Return exactly the lines that run from the one with "15 Maret 2024 WIB |" to the last line of the entries below, both included, and nothing else.
===== Record set
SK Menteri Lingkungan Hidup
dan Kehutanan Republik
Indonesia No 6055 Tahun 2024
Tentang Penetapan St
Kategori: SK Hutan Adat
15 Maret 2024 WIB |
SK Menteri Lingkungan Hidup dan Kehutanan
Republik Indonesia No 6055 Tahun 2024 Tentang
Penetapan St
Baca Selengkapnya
==========
- [Answer for the task]
15 Maret 2024 WIB |
SK Menteri Lingkungan Hidup dan Kehutanan
Republik Indonesia No 6055 Tahun 2024 Tentang
Penetapan St
Baca Selengkapnya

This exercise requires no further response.